___ Data provided ___

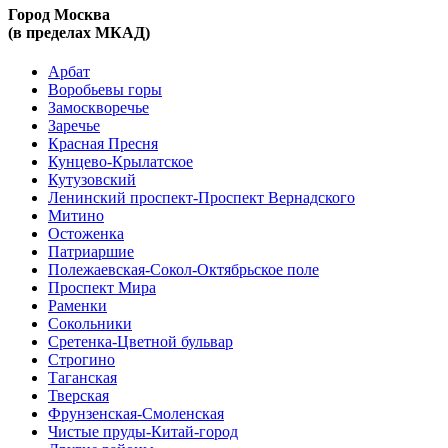
Город Москва
(в пределах МКАД)
Арбат
Воробьевы горы
Замоскворечье
Заречье
Красная Пресня
Кунцево-Крылатское
Кутузовский
Ленинский проспект-Проспект Вернадского
Митино
Остоженка
Патриаршие
Полежаевская-Сокол-Октябрьское поле
Проспект Мира
Раменки
Сокольники
Сретенка-Цветной бульвар
Строгино
Таганская
Тверская
Фрунзенская-Смоленская
Чистые пруды-Китай-город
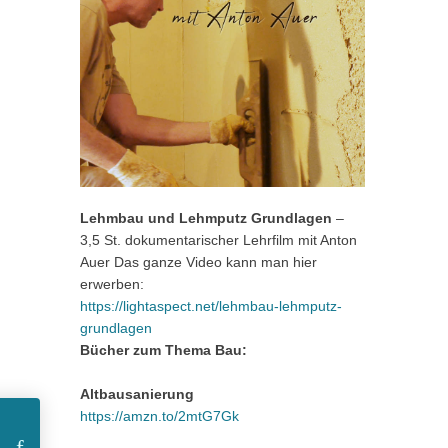
Lehmbau und Lehmputz Grundlagen
–
3,5 St. dokumentarischer Lehrfilm mit Anton
Auer Das ganze Video kann man hier
erwerben:
https://lightaspect.net/lehmbau-lehmputz-
grundlagen
Bücher zum Thema Bau:
Altbausanierung
https://amzn.to/2mtG7Gk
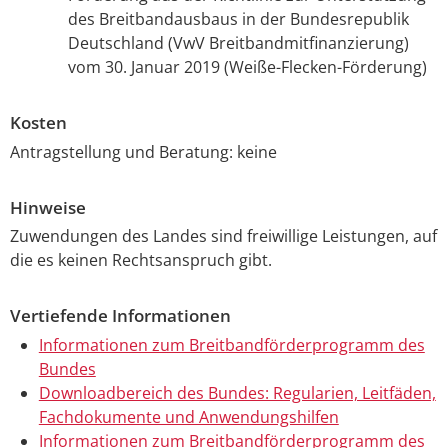
des Breitbandausbaus in der Bundesrepublik
Deutschland (VwV Breitbandmitfinanzierung)
vom 30. Januar 2019 (Weiße-Flecken-Förderung)
Kosten
Antragstellung und Beratung: keine
Hinweise
Zuwendungen des Landes sind freiwillige Leistungen, auf
die es keinen Rechtsanspruch gibt.
Vertiefende Informationen
Informationen zum Breitbandförderprogramm des
Bundes
Downloadbereich des Bundes: Regularien, Leitfäden,
Fachdokumente und Anwendungshilfen
Informationen zum Breitbandförderprogramm des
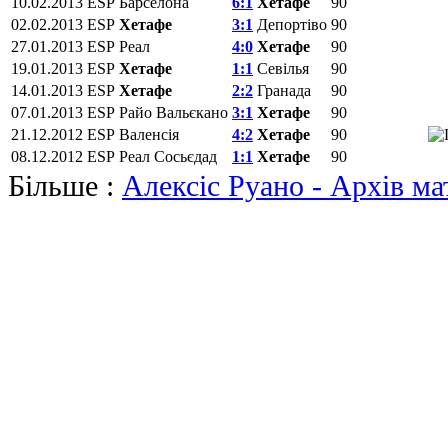
10.02.2013
ESP
Барселона
6:1
Хетафе
90
02.02.2013
ESP
Хетафе
3:1
Депортіво
90
27.01.2013
ESP
Реал
4:0
Хетафе
90
19.01.2013
ESP
Хетафе
1:1
Севілья
90
14.01.2013
ESP
Хетафе
2:2
Гранада
90
07.01.2013
ESP
Райо Вальєкано
3:1
Хетафе
90
21.12.2012
ESP
Валенсія
4:2
Хетафе
90
08.12.2012
ESP
Реал Сосьєдад
1:1
Хетафе
90
Більше :
Алексіс Руано - Архів ма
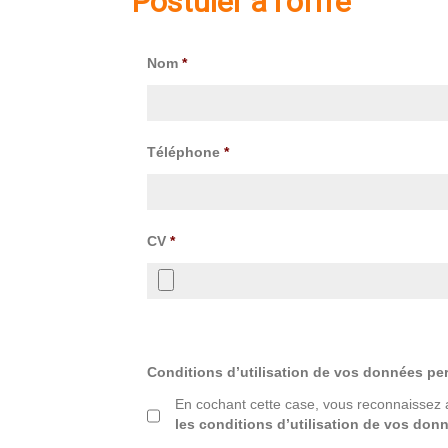
Postuler à l'offre
Nom
*
Téléphone
*
CV
*
Conditions d’utilisation de vos données pe
En cochant cette case, vous reconnaissez 
les conditions d’utilisation de vos don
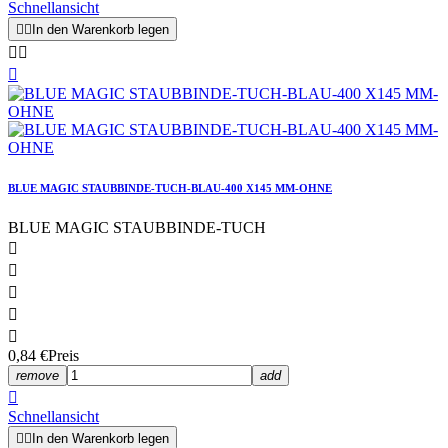
Schnellansicht


In den Warenkorb legen



BLUE MAGIC STAUBBINDE-TUCH-BLAU-400 X145 MM-OHNE
BLUE MAGIC STAUBBINDE-TUCH





0,84 €
Preis
remove
add

Schnellansicht


In den Warenkorb legen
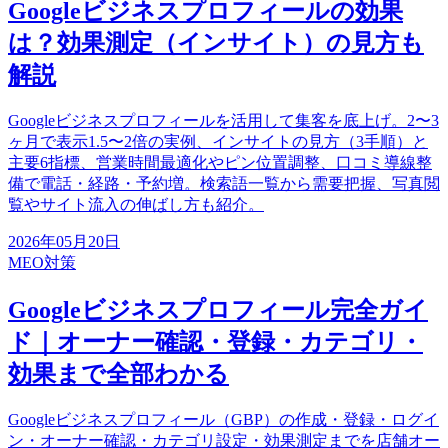
Googleビジネスプロフィールの効果
は？効果測定（インサイト）の見方も
解説
Googleビジネスプロフィールを活用して集客を底上げ。2〜3
ヶ月で表示1.5〜2倍の実例、インサイトの見方（3手順）と
主要6指標、営業時間最適化やピン位置調整、口コミ導線整
備で電話・経路・予約増。検索語一覧から需要把握、写真閲
覧やサイト流入の伸ばし方も紹介。
2026年05月20日
MEO対策
Googleビジネスプロフィール完全ガイ
ド｜オーナー確認・登録・カテゴリ・
効果まで全部わかる
Googleビジネスプロフィール（GBP）の作成・登録・ログイ
ン・オーナー確認・カテゴリ設定・効果測定までを店舗オー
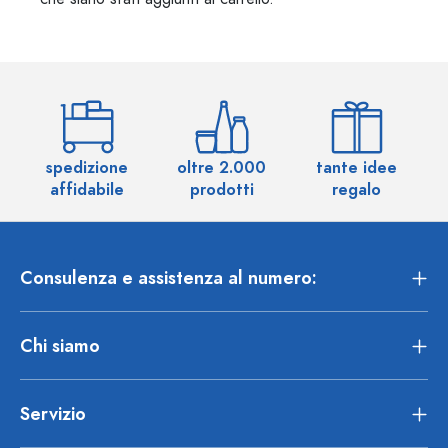
spedizione
oltre 2.000
tante idee
ol
affidabile
prodotti
regalo
Consulenza e assistenza al numero:
Chi siamo
Servizio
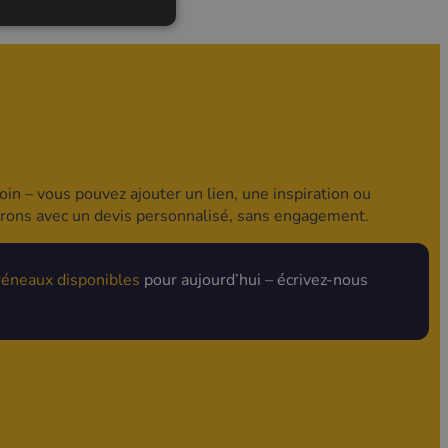
in – vous pouvez ajouter un lien, une inspiration ou
drons avec un devis personnalisé, sans engagement.
réneaux disponibles
pour aujourd’hui – écrivez-nous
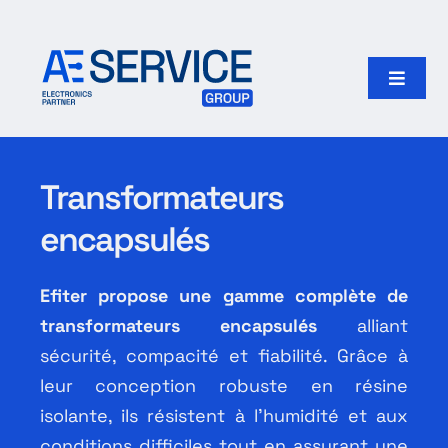
Passer
au
contenu
Toggle
Naviga
Accueil
Transformateurs
Produits
encapsulés
Fabricants
Efiter propose une gamme complète de
transformateurs encapsulés
alliant
Notre groupe
sécurité, compacité et fiabilité. Grâce à
leur conception robuste en résine
Rechercher:
isolante, ils résistent à l’humidité et aux
conditions difficiles tout en assurant une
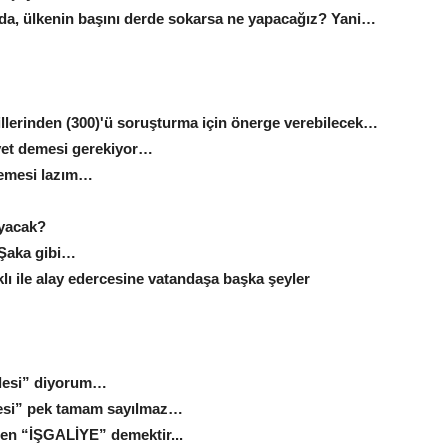
 da, ülkenin başını derde sokarsa ne yapacağız? Yani…
vekillerinden (300)'ü soruşturma için önerge verebilecek…
 evet demesi gerekiyor…
 demesi lazım…
ayacak?
Şaka gibi…
ı ile alay edercesine vatandaşa başka şeyler
lesi” diyorum…
lesi” pek tamam sayılmaz…
len “İŞGALİYE” demektir...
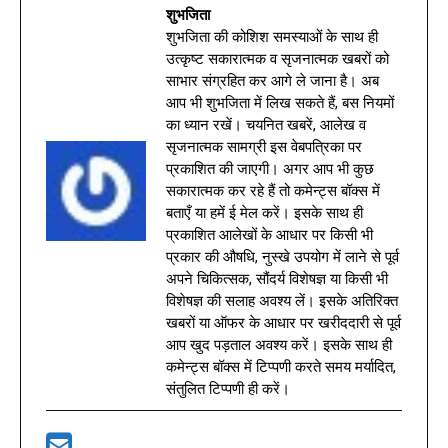
शुभजिता
शुभजिता की कोशिश समस्याओं के साथ ही
उत्कृष्ट सकारात्मक व सृजनात्मक खबरों को
साभार संग्रहित कर आगे ले जाना है। अब
आप भी शुभजिता में लिख सकते हैं, बस नियमों
का ध्यान रखें। चयनित खबरें, आलेख व
सृजनात्मक सामग्री इस वेबपत्रिका पर
प्रकाशित की जाएगी। अगर आप भी कुछ
सकारात्मक कर रहे हैं तो कमेन्ट्स बॉक्स में
बताएँ या हमें ई मेल करें। इसके साथ ही
प्रकाशित आलेखों के आधार पर किसी भी
प्रकार की औषधि, नुस्खे उपयोग में लाने से पूर्व
अपने चिकित्सक, सौंदर्य विशेषज्ञ या किसी भी
विशेषज्ञ की सलाह अवश्य लें। इसके अतिरिक्त
खबरों या ऑफर के आधार पर खरीददारी से पूर्व
आप खुद पड़ताल अवश्य करें। इसके साथ ही
कमेन्ट्स बॉक्स में टिप्पणी करते समय मर्यादित,
संतुलित टिप्पणी ही करें।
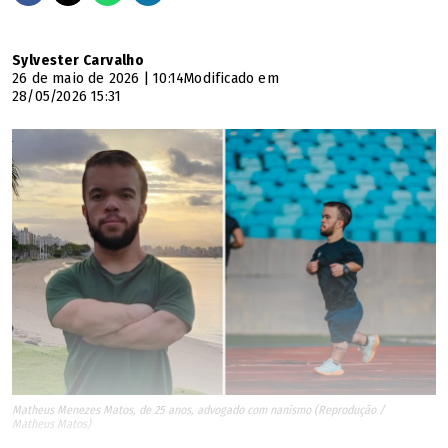
Sylvester Carvalho
26 de maio de 2026 | 10:14
Modificado em
28/05/2026 15:31
Matheus Menezes Matos, de 25 anos, advogado com nanismo (Reprodução /
Matheus Matos)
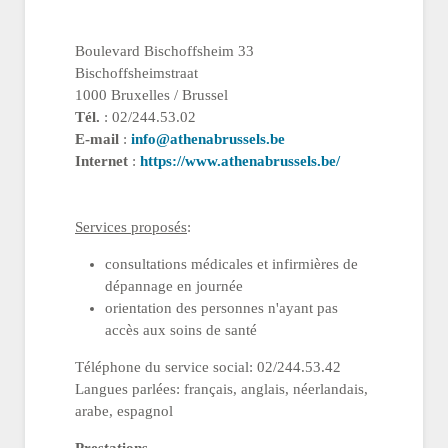
Boulevard Bischoffsheim 33
Bischoffsheimstraat
1000 Bruxelles / Brussel
Tél.
: 02/244.53.02
E-mail
:
info@athenabrussels.be
Internet
:
https://www.athenabrussels.be/
Services proposés
:
consultations médicales et infirmières de
dépannage en journée
orientation des personnes n'ayant pas
accès aux soins de santé
Téléphone du service social: 02/244.53.42
Langues parlées: français, anglais, néerlandais,
arabe, espagnol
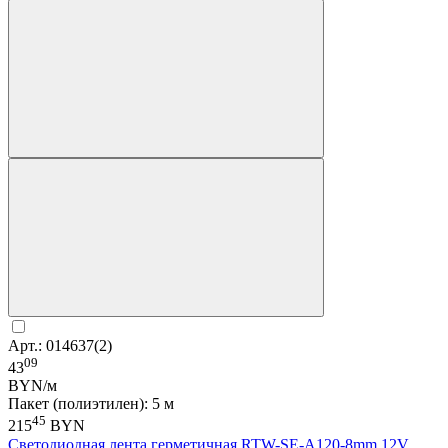
Арт.: 014637(2)
09
43
BYN/м
Пакет (полиэтилен): 5 м
45
215
BYN
Светодиодная лента герметичная RTW-SE-A120-8mm 12V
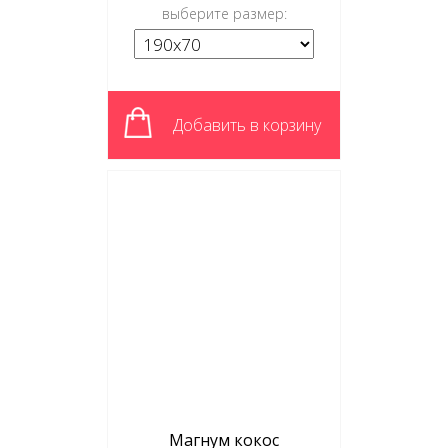
выберите размер:
Добавить в корзину
Магнум кокос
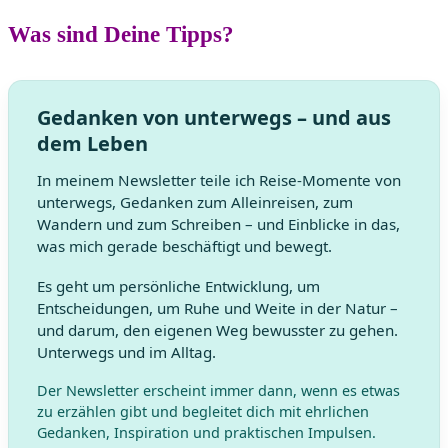
Was sind Deine Tipps?
Gedanken von unterwegs – und aus
dem Leben
In meinem Newsletter teile ich Reise-Momente von
unterwegs, Gedanken zum Alleinreisen, zum
Wandern und zum Schreiben – und Einblicke in das,
was mich gerade beschäftigt und bewegt.
Es geht um persönliche Entwicklung, um
Entscheidungen, um Ruhe und Weite in der Natur –
und darum, den eigenen Weg bewusster zu gehen.
Unterwegs und im Alltag.
Der Newsletter erscheint immer dann, wenn es etwas
zu erzählen gibt und begleitet dich mit ehrlichen
Gedanken, Inspiration und praktischen Impulsen.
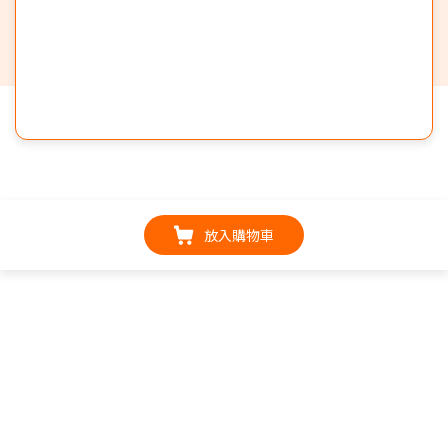
放入購物車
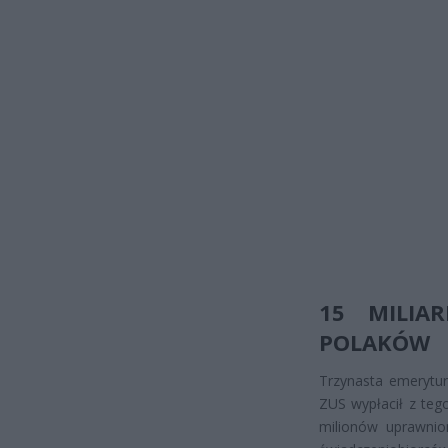
15 MILIA
POLAKÓW
Trzynasta emerytur
ZUS wypłacił z tego
milionów uprawnio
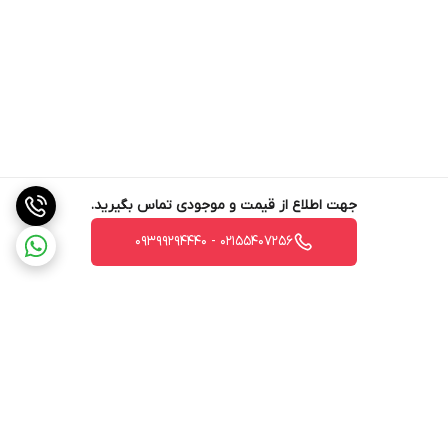
جهت اطلاع از قیمت و موجودی تماس بگیرید.
02155407256 - 09399294440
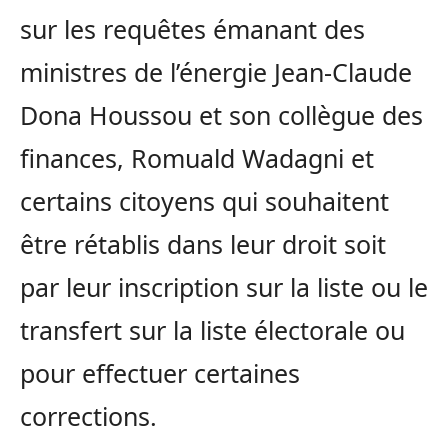
sur les requêtes émanant des
ministres de l’énergie Jean-Claude
Dona Houssou et son collègue des
finances, Romuald Wadagni et
certains citoyens qui souhaitent
être rétablis dans leur droit soit
par leur inscription sur la liste ou le
transfert sur la liste électorale ou
pour effectuer certaines
corrections.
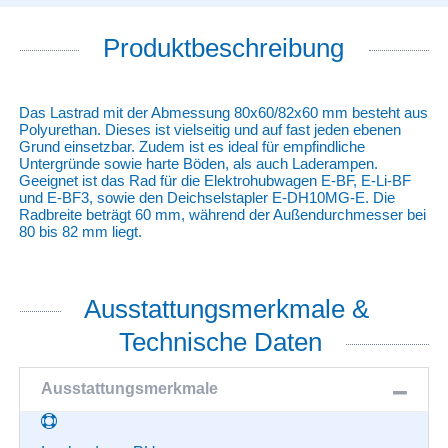
Produktbeschreibung
Das Lastrad mit der Abmessung 80x60/82x60 mm besteht aus
Polyurethan. Dieses ist vielseitig und auf fast jeden ebenen
Grund einsetzbar. Zudem ist es ideal für empfindliche
Untergründe sowie harte Böden, als auch Laderampen.
Geeignet ist das Rad für die Elektrohubwagen E-BF, E-Li-BF
und E-BF3, sowie den Deichselstapler E-DH10MG-E. Die
Radbreite beträgt 60 mm, während der Außendurchmesser bei
80 bis 82 mm liegt.
Ausstattungsmerkmale &
Technische Daten
Ausstattungsmerkmale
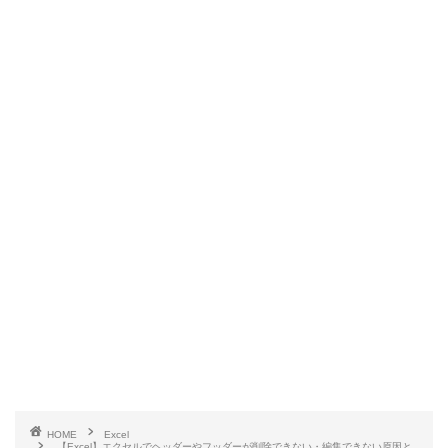
HOME
Excel
【Excel】エクセルでヘッダーやフッダーが削除できない・編集できない原因と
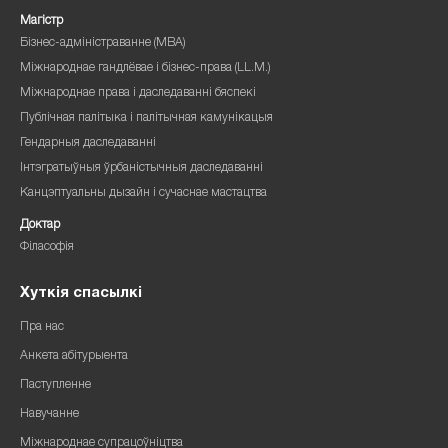
Магістр
Бізнес-адміністраванне (MBA)
Міжнароднае гандлёвае і бізнес-права (LL.M.)
Міжнароднае права і даследаванні бяспекі
Публічная палітыка і палітычная камунікацыя
Гендарныя даследаванні
Інтэгратыўныя ўрбаністычныя даследаванні
Канцэптуальны дызайн і сучаснае мастацтва
Доктар
Філасофія
Хуткія спасылкі
Пра нас
Анкета абітурыента
Паступленне
Навучанне
Міжнароднае супрацоўніцтва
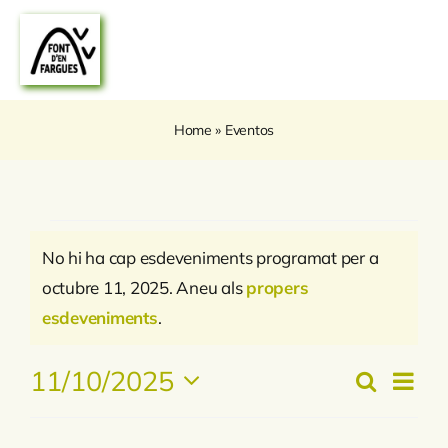
Skip
to
content
Home
»
Eventos
Esdeveniments
No hi ha cap esdeveniments programat per a
octubre 11, 2025. Aneu als
propers
Del
Avís
esdeveniments
.
Octubre
11/10/2025
Na
Cerca
Nave
Dia
Selecciona
D
una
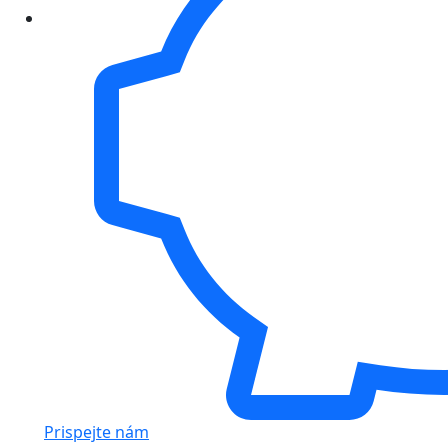
Prispejte nám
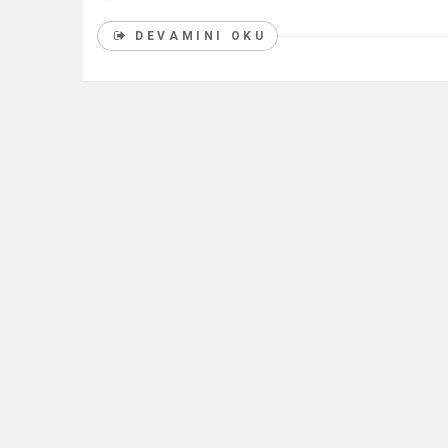
DEVAMINI OKU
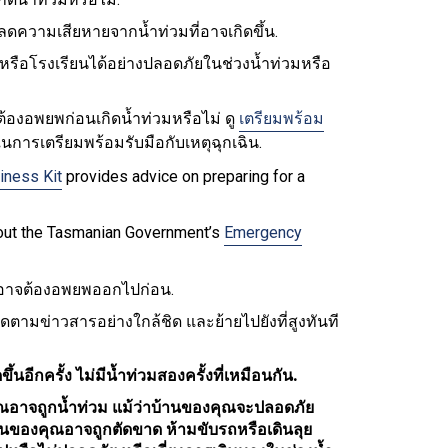
ลดความเสียหายจากน้ำท่วมที่อาจเกิดขึ้น.
รือโรงเรียนได้อย่างปลอดภัยในช่วงน้ำท่วมหรือ
้องอพยพก่อนเกิดน้ำท่วมหรือไม่ ดู
เตรียมพร้อม
นการเตรียมพร้อมรับมือกับเหตุฉุกเฉิน.
iness Kit
provides advice on preparing for a
k out the Tasmanian Government’s
Emergency
ณอาจต้องอพยพออกไปก่อน.
ติดตามข่าวสารอย่างใกล้ชิด และย้ายไปยังที่สูงทันที
ึ้นอีกครั้ง ไม่มีน้ำท่วมสองครั้งที่เหมือนกัน.
งคุณอาจถูกน้ำท่วม แม้ว่าบ้านของคุณจะปลอดภัย
านของคุณอาจถูกตัดขาด ห้ามขับรถหรือเดินลุย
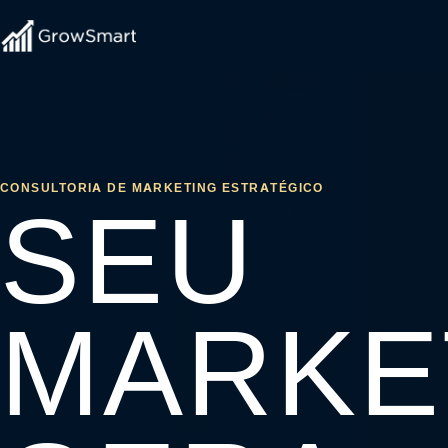
CONSULTORIA DE MARKETING ESTRATÉGICO
SEU
MARKE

___

Directions for this task:
The answer to this exercise is one number: how many lines of the records above contain the string "vous".

Answer to the problem:
2